Debt is one of the ideas that can use to explain the value of fiat money. As an example, if you are in debt, you have no alternative but try to obtain the pieces of paper in order to pay your debt, and if the paper is scarce, you have to compete for it. Interestingly, indebtedness seems to go hand in hand with fiat money, but that is no conclusive evidence for this theory.
Moreover, another way that can be use to explain the want for money is that people got used to paper money in the fractional reserve system. Once the metallic backing was removed, people continued to use money as they had become accustomed to. One argument for this thesis is that the fiat money systems that have worked best historically are the ones where the physical backing was removed slowly and secretly.

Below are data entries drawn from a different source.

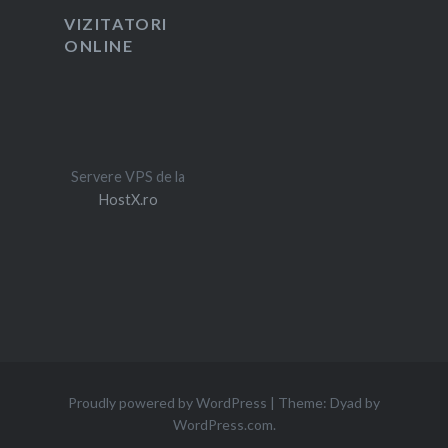
VIZITATORI
ONLINE
Servere VPS de la
HostX.ro
Proudly powered by WordPress
|
Theme: Dyad by
WordPress.com
.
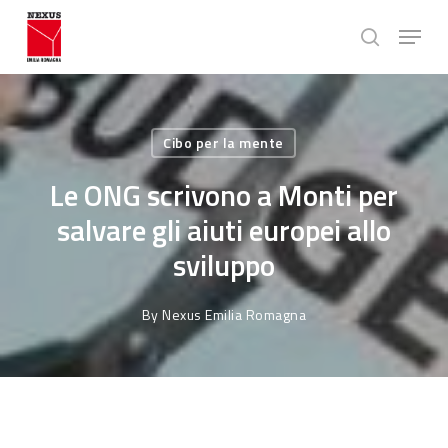
Skip
Menu
to
search
main
Close
content
Menu
Cibo per la mente
Le ONG scrivono a Monti per
salvare gli aiuti europei allo
sviluppo
By
Nexus Emilia Romagna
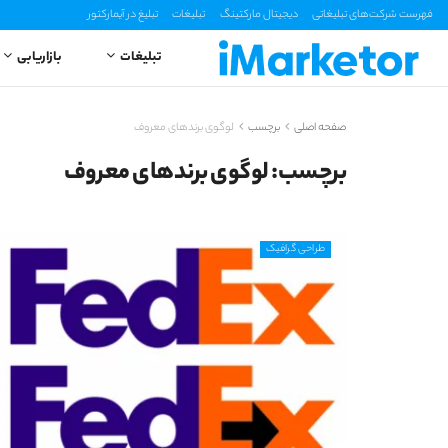
فهرست شرکت‌های تبلیغاتی
دیجیتال مارکتینگ
تبلیغات
تبلیغ در آیمارکتور
تبلیغات
بازاریابی
صفحه اصلی
برچسب
لوگوی برندهای معروف
برچسب:
لوگوی برندهای معروف
طراحی گرافیک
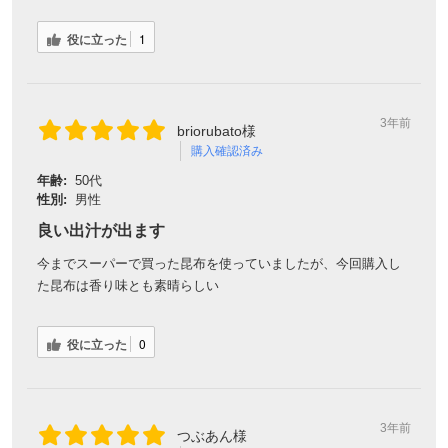
役に立った
1
3年前
briorubato様
購入確認済み
年齢:
50代
性別:
男性
良い出汁が出ます
今までスーパーで買った昆布を使っていましたが、今回購入し
た昆布は香り味とも素晴らしい
役に立った
0
3年前
つぶあん様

A third way to explain the value of fiat money is that it is valuable because the government says so. This theory has often been tested in practice, and it can be rejected with confidence. Nevertheless, government still tries to inject value into paper by law and price control from time to time. This situation does not work in the long run and it usually lead quickly to the next step, which is hyper-inflation. Hyper-inflation is the destination stage of any fiat currency. During hyper-inflation, money loose most of its value practically overnight. Besides, hyper-inflation occurs due to the increase regular inflation to the point where all confidence in money is gone. Confidence is one of the important factors that use to determine the value of money in the fiat monetary system. Once the confidence is gone, money irreversibly becomes invaluable, regardless of its scarcity. For the past 3000 years, the gold standard replaced every fiat currency.
Although a fiat monetary system often evolves out of a fractional reserve system, this is not always the case. Sometimes the fractional reserve period has been skipped altogether. The Roman Empire is one of the most well known example where the silver based metallic system gradually evolved into a fiat monetary system based on token coins. The silver content in coins was slowly lowered until coins consisted almost entirely of tin. This situation took place over a period century, and that is probably the longest lasting fiat monetary system in the history of the world.
In the fiat monetary system, there is no such physical restrain on the amount of money that can be created. Whereas, in a fractional reserve system, the amount of money that can be created is still limited by the amount of metal available. This also allow unlimited credit creation. Initially, a rapid growth in the availability of credit is often mistaken for economic growth, as spending and business profit grow and frequently there is a rapid growth in equity prices. In the long run, the economy tend to suffer much more by the following contraction than it gained from the expansion in credit.
In most cases, a fiat monetary system comes into existence as a result of excessive public debt. When the government is unable to repay all its debt in gold or silver, the temptation to remove physical backing rather than to default becomes irresistible. This was the case in 18th century France during the Law scheme, as well as in the 70s in the US, when Nixon removed the last link between the dollar and gold.
In addition, for fiat money to work, the government must demand it in payment of taxes and say that it be used as a tender to pay all debts.